Your Google Account is important. "One login, all of Google" also means one login will not only get you into all of your services and data, it potentially could let someone else in, too. And that's why, as we've told you over and over again, you need to use two-step authentication. That way, even if your password is cracked or — god forbid — stolen, any would-be trespassers have to obtain this secondary piece of verification in order to do anything. For most of us, that second step is provided by Google Authenticator, but Google has given us another method: U2F Security Keys.
Ready to unlock your key to the kingdom?
First things first, we need a USB Key, and sadly not just any USB key will do. Even if you've got a drawer full of abandoned flash drives — we know, we have them, too — we need a special kind of USB Key that is labeled as U2F-ready by the FIDO Alliance, which can be found here. The one we used is the Yubico FIDO U2F Security Key on Amazon, but there are a few others out there. It's a tiny, little key that comes in a tiny, little plastic sleeve with a tiny, little card telling you go to their website to get started. This is where the documentation and owner's manual is, so to speak, complete with instructional videos.

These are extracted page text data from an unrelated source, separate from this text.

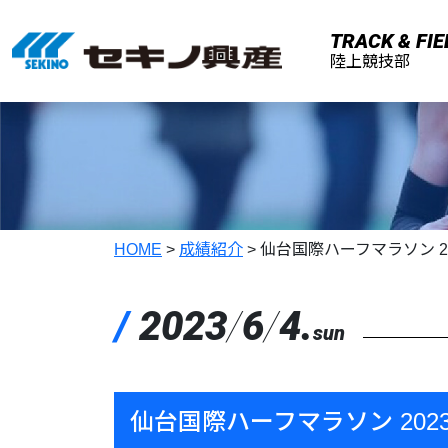
メインコンテンツへスキップ
TRACK & FIE
陸上競技部
HOME
>
成績紹介
>
仙台国際ハーフマラソン 2
/
2023
/
6
/
4.
sun
仙台国際ハーフマラソン 202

To link our security key to our Google Account, we first need to get into Security settings within our Account settings on a desktop or laptop computer. For any worried Chromebook users, we had no issues doing this on our Pixel. Your account settings are found by clicking your pretty little avatar on the top-right corner of most Google pages and clicking "Account."
Security settings are the second tab from the left, and where we can change our passwords and enter the wonderful world of 2-step verification. This is also the page you'll visit to tend to things such as backup emails (should you somehow lose your password), but they are redacted for now.
Once you get into the 2-step settings, you'll see four tabs. The first deals with verification codes, such as text-delivered codes and Google Authenticator. That's also where your backup codes hide, and I'd print off a page of them before you go any further. The second is app-specific passwords, which can be used for apps that don't have native 2-step support. The third is registered computers, where you can reset all computers you've heretofore certified as only needing a password rather than needed 2-step verification. And then the last tab holds our current target: Security Keys. Once your key has shown up, here's where you'll come to link this puppy up.
Here we have the actual implementation. On-screen directions make this simple as possible. You start with the key unplugged. Click the "Register" button on-screen, then plug in the key. If your key has a button, like ours, tap said button and wait until the "Register" button turns green and the "Done" button become clickable.
Now registered, it's ready to be deployed whenever you log in at your aunt's house, or your co-worker's workstation, or that shady internet cafe where your study group absolutely insists on meeting to plan that presentation. The key is a durable plastic, and while we may advocate a sleeve if your key ring is a tough place for tech, it'll be fine in your pocket while not unlocking your precious Google account.
One more beautiful aspects of USB Security Keys: you can have more than one. Security Keys like these can be left with relatives, loved ones, or in your safe deposit case in the event of your death/disappearance/faking your death in a factory fire for insurance money. And should you leave it at home, you still have Google Authenticator, SMS codes, and those backup codes you printed before adding your security key.
So you have absolutely, completely, utterly NO excuse not to turn on two-step with Google and get your security on. Do you think having a physical key to your account is for you, or will you stick to good old-fashioned 6-digit PIN codes?